Sixty-three percent of people believe that it is acceptable for their government to spy on another country’s computer systems
Nearly two thirds of computer users globally believe that it is acceptable for their country to spy on other nations by hacking or installing malware, according to Sophos’s mid-year 2010 Security Threat Report, with 23 percent claiming to support this action even during peace time.
One in 14 respondents to the survey claimed to believe that crippling denial of service (DDoS) attacks against another country’s communication or financial websites – like the one used to target Russian banks earlier this year – are acceptable during peace time.

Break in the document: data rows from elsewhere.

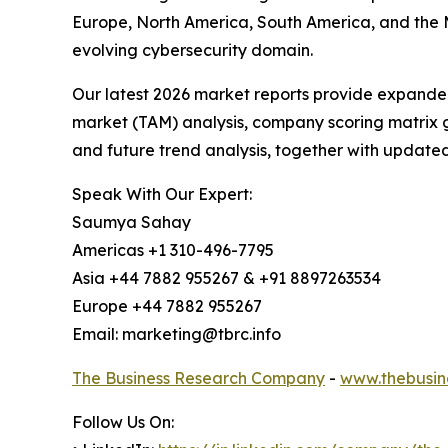
Europe, North America, South America, and the M
evolving cybersecurity domain.
Our latest 2026 market reports provide expanded 
market (TAM) analysis, company scoring matrix g
and future trend analysis, together with update
Speak With Our Expert:
Saumya Sahay
Americas +1 310-496-7795
Asia +44 7882 955267 & +91 8897263534
Europe +44 7882 955267
Email: marketing@tbrc.info
The Business Research Company
-
www.thebusin
Follow Us On:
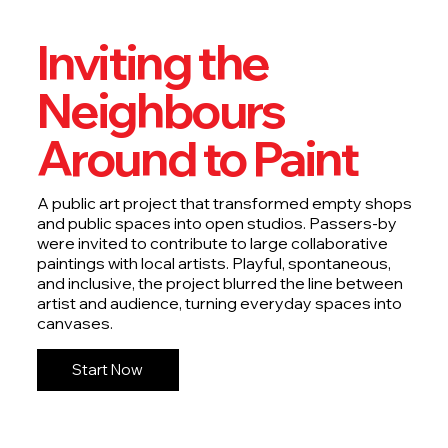
Inviting the
Neighbours
Around to Paint
A public art project that transformed empty shops
and public spaces into open studios. Passers-by
were invited to contribute to large collaborative
paintings with local artists. Playful, spontaneous,
and inclusive, the project blurred the line between
artist and audience, turning everyday spaces into
canvases.
Start Now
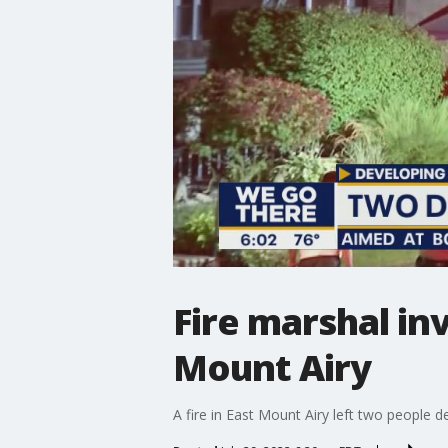
Fire marshal inv
Mount Airy
A fire in East Mount Airy left two people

Nearly half said such an attack was only acceptable when two countries were at war, and 44 percent said it was never acceptable.
“I think there might be an attitude of all’s fair in love and war,” said Graham Cluley, senior technology consultant at Sophos, speaking to eWEEK Europe. “There’s always been one rule for your country and another rule for your citizens.

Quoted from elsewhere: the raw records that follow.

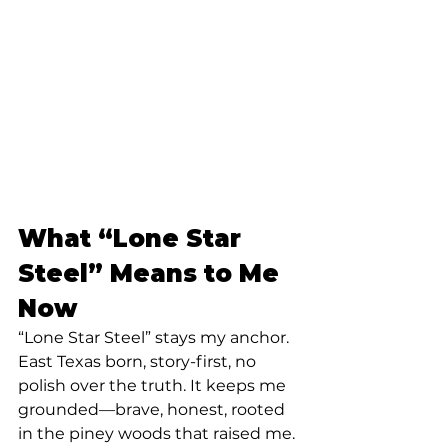
What “Lone Star 
Steel” Means to Me 
Now
“Lone Star Steel” stays my anchor. 
East Texas born, story-first, no 
polish over the truth. It keeps me 
grounded—brave, honest, rooted 
in the piney woods that raised me.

“But it goes one stage further when you begin to ask, is it all right to launch attacks against communication systems and financial systems?” he added. “You can image the chaos that would ensue if there were organised denial of service attacks on a regular basis, purely to give your country an economic advantage.”
All’s fair in love and war
Cluley believes the attitudes of respondents are largely down to an ingrained cynicism about the role of governments in war. Governments have always spied on each other, and “used every dirty trick in the book” to do so, said Cluley. “Why wouldn’t they use the Internet to do this as well? If it’s your country’s interests at heart, and if they’re protecting your country, then you might think, ‘I don’t really care what they do’.”
Perhaps more surprisingly, 32 percent of respondents to Sophos’s survey said that countries should also be allowed to plant malware and hack into private foreign companies in order to spy for economic advantage.
“It’s kind of curious, because these are the people that have got no time for hackers and the bad guys at all, but seem to think it’s all right for countries to do this,” said Cluley. “I think they need to remember that, one day, it might be a country attacking your company’s network, and trying to infiltrate it, and how are you going to feel about it then?”
The Security Threat Report also found that the US is still has the majority (42.29 percent) of malware-hosting websites. These are websites that have been set up with the intention of infecting visitors, or legitimate websites that have been compromised by hackers. The UK was sixth on the list, with 2.41 percent hosted in this country.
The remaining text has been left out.